Personal information
- Full name: Roby Alberto Norales Núñez
- Date of birth: 25 January 1991 (age 34)
- Place of birth: Balfate, Honduras
- Height: 1.80 m (5 ft 11 in)
- Position(s): Forward

Team information
- Current team: Mukura Victory

Youth career
- Motagua

Senior career*
- Years: Team / Apps / (Gls)
- 2011–2013: Motagua / 46 / (8)
- 2014: Real Sociedad / 4 / (0)
- 2014–2015: Deportivo Ayutla / 13 / (7)
- 2016: Platense / 25 / (11)
- 2017: Bengaluru FC / 4 / (1)
- 2017: → Ozone FC (loan) / 1 / (0)
- 2017: Platense / 8 / (0)
- 2018: Juventud / 0 / (0)
- 2018: Atlético Esperanzano
- 2019: Liria Prizren / 0 / (0)
- 2020–: Mukura Victory

International career
- 2016: Honduras / 1 / (0)

= Roby Norales =

Honduran footballer (born 1991)

Roby Alberto Norales Núñez (born 25 January 1991), is a Honduran footballer who plays for Honduran club Mukura Victory Sports F.C. as a forward.

==Club career==
Roby made his National League debut for F.C. Motagua on 28 August 2011 under head coach Ramón Maradiaga against Platense F.C.
His first goal came against C.D. Victoriaon 13 November the same year, where he went on to score 2 goals at the Estadio Nacional.

===Bengaluru===
On 7 January 2017, Norales signed for Indian I-League champions, Bengaluru FC. However, after 4 games, he was loaned out to I-League 2nd division team Ozone FC. He scored only 1 goal with the club in the league.

===Platense===
After unsuccessful stint in India, Norales rejoined Platense in 2017–18 season.

===Mukura Victory===
After a failed spell at Kosovo with KF Liria, Norales joined Mukura Victory in Rwanda for the 2020 season.

==International career==
He was summoned for the first time to the Honduras national team in August 2012 for matches against Cuba in 2014 World Cup Qualifiers.

On 3 November 2016 he made his international debut in a friendly against Belize, coming on as a substitute in the 46th minute of the match.

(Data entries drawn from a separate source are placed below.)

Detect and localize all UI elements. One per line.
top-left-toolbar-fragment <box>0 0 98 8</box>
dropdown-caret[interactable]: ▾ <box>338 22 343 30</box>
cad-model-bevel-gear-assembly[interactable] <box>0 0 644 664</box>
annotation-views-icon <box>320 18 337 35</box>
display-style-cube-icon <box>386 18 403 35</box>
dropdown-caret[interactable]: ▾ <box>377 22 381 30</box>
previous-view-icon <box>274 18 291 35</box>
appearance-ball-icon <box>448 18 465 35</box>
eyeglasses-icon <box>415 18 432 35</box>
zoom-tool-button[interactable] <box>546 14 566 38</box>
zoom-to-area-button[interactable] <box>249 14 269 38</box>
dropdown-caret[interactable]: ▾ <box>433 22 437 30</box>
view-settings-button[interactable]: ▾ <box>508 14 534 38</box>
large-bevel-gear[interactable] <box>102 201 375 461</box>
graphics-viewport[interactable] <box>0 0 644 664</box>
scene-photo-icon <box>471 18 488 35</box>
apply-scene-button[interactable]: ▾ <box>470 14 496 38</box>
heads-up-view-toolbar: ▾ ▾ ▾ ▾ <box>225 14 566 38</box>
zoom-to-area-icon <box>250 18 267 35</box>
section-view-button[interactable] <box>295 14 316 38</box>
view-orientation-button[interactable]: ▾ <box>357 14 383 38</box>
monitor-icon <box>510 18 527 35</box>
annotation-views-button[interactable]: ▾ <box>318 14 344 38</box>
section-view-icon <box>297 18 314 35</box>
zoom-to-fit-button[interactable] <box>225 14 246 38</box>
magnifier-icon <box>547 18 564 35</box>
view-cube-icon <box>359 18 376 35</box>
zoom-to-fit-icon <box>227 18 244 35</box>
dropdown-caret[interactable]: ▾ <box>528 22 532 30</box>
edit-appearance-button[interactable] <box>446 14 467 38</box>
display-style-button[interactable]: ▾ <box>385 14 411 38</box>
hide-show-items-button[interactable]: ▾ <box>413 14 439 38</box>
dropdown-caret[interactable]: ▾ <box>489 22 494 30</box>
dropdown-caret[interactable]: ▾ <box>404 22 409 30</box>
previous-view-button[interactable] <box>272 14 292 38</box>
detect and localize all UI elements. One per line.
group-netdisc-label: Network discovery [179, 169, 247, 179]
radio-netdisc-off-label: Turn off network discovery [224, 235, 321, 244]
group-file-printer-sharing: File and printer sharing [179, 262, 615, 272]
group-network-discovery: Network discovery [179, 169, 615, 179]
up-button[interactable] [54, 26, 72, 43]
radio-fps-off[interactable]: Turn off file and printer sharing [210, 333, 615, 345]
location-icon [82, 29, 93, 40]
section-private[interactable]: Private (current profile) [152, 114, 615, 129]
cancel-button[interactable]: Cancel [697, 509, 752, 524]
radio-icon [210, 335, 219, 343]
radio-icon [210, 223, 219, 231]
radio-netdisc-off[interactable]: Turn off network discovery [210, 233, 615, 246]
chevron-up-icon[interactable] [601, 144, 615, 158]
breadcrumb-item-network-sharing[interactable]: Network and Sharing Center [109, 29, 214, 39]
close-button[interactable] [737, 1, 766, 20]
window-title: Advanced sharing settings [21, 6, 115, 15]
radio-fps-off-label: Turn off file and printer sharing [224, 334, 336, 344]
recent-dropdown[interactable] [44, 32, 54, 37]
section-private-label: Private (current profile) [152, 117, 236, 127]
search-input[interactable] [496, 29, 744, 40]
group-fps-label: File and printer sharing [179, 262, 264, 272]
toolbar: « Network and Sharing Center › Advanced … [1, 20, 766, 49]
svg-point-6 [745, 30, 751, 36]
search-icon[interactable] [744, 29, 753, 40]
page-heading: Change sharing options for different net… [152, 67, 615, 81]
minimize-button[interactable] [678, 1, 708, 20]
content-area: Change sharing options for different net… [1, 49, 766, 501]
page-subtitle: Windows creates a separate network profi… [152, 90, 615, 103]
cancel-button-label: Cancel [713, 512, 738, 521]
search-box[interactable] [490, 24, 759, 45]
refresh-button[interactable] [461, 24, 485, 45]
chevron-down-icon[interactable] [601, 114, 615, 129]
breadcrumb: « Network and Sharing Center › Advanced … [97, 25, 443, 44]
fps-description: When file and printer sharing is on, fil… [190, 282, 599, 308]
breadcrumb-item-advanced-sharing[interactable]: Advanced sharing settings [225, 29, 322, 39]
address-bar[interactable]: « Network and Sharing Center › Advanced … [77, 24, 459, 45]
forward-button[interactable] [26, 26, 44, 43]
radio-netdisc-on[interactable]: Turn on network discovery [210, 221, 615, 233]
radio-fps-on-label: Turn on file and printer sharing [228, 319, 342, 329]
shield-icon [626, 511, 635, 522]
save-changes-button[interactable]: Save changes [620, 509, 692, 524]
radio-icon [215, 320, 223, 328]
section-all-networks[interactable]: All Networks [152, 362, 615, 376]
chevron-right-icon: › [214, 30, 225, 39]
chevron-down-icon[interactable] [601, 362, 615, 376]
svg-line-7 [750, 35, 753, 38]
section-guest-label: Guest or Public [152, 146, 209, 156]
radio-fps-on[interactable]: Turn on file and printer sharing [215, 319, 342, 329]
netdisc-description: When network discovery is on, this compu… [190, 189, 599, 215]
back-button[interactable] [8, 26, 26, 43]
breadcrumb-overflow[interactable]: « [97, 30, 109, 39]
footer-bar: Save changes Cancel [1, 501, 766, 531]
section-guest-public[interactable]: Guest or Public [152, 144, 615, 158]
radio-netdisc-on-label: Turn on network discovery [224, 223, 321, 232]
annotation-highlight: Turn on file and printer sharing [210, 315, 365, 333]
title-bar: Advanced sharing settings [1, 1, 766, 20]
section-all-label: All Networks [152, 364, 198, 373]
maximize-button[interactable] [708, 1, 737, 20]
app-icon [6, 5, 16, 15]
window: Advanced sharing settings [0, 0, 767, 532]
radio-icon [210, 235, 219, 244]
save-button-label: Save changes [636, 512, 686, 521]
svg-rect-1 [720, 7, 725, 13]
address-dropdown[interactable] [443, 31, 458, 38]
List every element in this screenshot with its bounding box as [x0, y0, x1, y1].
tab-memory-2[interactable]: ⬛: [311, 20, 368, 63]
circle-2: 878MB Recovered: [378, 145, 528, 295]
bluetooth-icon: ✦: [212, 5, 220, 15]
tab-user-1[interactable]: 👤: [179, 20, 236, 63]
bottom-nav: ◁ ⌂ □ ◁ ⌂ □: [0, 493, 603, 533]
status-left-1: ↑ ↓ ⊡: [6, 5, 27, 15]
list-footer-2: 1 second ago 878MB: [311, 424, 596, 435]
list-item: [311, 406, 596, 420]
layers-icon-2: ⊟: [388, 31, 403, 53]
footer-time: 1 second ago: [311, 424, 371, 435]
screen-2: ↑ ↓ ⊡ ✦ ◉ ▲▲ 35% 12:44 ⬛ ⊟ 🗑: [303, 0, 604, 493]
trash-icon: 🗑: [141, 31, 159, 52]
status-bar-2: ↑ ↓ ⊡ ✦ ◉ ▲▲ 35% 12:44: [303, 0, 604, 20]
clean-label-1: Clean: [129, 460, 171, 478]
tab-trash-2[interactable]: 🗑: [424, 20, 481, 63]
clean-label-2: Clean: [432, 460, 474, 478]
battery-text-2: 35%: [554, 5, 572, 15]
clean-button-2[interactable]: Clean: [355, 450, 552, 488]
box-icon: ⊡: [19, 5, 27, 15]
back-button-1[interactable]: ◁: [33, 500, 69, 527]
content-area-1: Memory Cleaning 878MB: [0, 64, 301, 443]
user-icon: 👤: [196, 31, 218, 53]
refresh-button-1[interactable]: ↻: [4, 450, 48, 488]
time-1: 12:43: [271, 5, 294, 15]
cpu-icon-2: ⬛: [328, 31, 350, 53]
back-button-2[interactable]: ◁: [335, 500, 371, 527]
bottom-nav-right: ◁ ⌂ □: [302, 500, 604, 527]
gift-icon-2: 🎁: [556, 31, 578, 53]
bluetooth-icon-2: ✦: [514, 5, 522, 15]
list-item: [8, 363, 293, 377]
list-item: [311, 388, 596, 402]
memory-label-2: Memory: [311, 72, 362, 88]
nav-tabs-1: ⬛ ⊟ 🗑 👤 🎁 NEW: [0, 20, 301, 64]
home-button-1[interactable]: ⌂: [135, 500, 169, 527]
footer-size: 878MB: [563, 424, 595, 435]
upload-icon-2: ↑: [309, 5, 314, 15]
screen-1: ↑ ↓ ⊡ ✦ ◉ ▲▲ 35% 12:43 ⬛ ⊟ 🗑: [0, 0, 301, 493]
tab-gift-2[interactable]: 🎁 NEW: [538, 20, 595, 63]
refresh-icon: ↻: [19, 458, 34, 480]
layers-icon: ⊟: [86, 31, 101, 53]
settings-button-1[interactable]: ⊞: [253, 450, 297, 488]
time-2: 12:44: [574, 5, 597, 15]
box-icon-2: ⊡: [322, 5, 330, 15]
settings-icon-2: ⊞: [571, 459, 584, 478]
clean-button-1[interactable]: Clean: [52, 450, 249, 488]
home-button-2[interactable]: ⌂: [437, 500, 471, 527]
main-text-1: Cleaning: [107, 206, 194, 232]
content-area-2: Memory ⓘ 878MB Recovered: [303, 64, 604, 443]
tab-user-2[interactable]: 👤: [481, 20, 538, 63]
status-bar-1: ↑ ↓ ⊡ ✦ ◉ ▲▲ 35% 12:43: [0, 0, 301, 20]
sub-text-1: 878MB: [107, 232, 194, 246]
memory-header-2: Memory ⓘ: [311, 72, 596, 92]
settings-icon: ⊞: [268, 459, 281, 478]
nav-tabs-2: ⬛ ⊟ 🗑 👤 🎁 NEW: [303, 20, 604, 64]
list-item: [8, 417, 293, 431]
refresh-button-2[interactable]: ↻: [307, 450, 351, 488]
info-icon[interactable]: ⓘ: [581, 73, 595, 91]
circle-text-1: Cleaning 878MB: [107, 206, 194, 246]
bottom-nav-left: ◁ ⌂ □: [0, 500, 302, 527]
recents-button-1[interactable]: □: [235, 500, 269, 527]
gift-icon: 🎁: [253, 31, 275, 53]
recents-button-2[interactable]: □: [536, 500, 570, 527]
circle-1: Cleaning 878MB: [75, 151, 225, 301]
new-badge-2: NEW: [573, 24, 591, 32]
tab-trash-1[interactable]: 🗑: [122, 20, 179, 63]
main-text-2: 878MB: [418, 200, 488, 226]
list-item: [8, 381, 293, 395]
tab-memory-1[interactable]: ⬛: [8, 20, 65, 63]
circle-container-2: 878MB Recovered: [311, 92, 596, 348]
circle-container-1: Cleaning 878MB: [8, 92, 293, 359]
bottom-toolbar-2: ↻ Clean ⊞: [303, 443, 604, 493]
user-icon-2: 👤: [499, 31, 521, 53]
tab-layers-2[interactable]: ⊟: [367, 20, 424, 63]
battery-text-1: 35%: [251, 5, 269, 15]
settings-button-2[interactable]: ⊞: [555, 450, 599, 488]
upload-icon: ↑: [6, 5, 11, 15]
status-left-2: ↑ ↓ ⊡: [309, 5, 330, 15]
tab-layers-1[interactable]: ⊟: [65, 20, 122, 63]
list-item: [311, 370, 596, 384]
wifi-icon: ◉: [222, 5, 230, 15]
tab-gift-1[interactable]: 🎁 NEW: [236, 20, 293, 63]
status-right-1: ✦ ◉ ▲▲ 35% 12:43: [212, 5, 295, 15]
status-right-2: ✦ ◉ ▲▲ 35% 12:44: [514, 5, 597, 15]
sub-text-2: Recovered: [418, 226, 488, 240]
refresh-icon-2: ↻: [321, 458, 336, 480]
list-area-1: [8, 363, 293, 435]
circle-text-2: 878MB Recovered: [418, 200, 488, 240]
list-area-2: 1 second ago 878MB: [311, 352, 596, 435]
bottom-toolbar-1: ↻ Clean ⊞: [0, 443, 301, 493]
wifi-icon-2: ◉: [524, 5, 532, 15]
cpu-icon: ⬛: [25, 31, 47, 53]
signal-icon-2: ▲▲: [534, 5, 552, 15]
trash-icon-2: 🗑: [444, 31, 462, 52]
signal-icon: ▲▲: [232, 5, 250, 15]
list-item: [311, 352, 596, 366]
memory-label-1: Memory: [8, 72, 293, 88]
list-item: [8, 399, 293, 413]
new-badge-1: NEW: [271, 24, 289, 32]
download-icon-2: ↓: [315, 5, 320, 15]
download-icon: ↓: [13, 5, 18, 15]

On 4 November 2016 he received a call by Jorge Luis Pinto for games against Panama and Trinidad and Tobago for the 2018 World Cup Qualifiers.

==Personal life==
Born in Rio Esteban, a village 20 km from Balfate he came to San Pedro Sula in 2009 to play football and joined the youth team of F.C. Motagua. Honduras national team striker Romell Quioto is his cousin.